T-Mobile’s HTC Sensation 4G isn’t due to hit store shelves until Sunday, but it could be followed by a version for AT&T. According to the Wireless Goodness blog, the handset with support for ATT’s network passed through the FCC’s certification process, usually an indication that a device will soon arrive. Regardless of the carrier, Android power users are trying to figure out if HTC will lock down the phone and prevent deep customizations. According to the company and my own light research, odds are good that the Sensation 4G will indeed be hackable.
The lockdown in question has to do with the bootloader: If the bootloader is locked, the Android handset won’t accept a modified operating system that isn’t signed by the smartphone manufacturer. This would effectively prevent the ability to install a customized operating system, a practice that only a minority of Android device owners do but one that’s extremely important to this audience. I count myself in that group, having flashed different software on my Android phone and tablet well over 100 times in the past 18 months.

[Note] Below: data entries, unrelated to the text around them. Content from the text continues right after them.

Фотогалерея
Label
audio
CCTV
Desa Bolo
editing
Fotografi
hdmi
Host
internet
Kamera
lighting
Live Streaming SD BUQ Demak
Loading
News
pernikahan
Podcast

Originally, HTC indicated that it would be locking phones going forward, but on May 26, the company recanted with this official statement on Facebook:
There has been overwhelmingly customer feedback that people want access to open bootloaders on HTC phones. I want you to know that we’ve listened. Today, I’m confirming we will no longer be locking the bootloaders on our devices. Thanks for your passion, support and patience. — Peter Chou, CEO of HTC
Unfortunately for the current HTC Sensation 4G on T-Mobile or a future offering by AT&T, it will take time for HTC to implement a change. Forum members at the XDA-Developers site have inquired as to when the Sensation 4G would have an unlocked bootloader, but no firm time frame has come from HTC, based on this chat statement from the company:
We are currently developing new bootloader unlocked software for your phone. HTC is still committed to allowing our customers to unlock the bootloaders if they wish, however we are still implementing the policy and many updates were already finalized prior to our change in policy. We apologize for the inconvenience, but be assured that we are working on a solution for our customers and our commitment has not changed. Please stay tuned to our official channels for ongoing updates on how we will be implementing this policy.
Hopefully, the effort won’t take too long to change. The review unit I’m testing indicates the device doesn’t require a boot file signed by HTC, as evidenced by S-OFF in a picture of the bootloader screen I took. Since this is a review unit, I won’t unlock or hack the device. Perhaps HTC can revert back to this image for the device, which may save time. But with the handset hitting retail shelves soon, it’s nearly impossible to flash all the inventory before launch.
My guess is that customers who purchase an HTC Sensation 4G at launch — or before, since Wal-Mart is reportedly selling them early — will see a locked bootloader for at least a few weeks while HTC works out the software change. The same could apply to AT&T devices, if and when the Sensation arrives there, although HTC can work with the carrier to adjust the software before it makes it out to customers.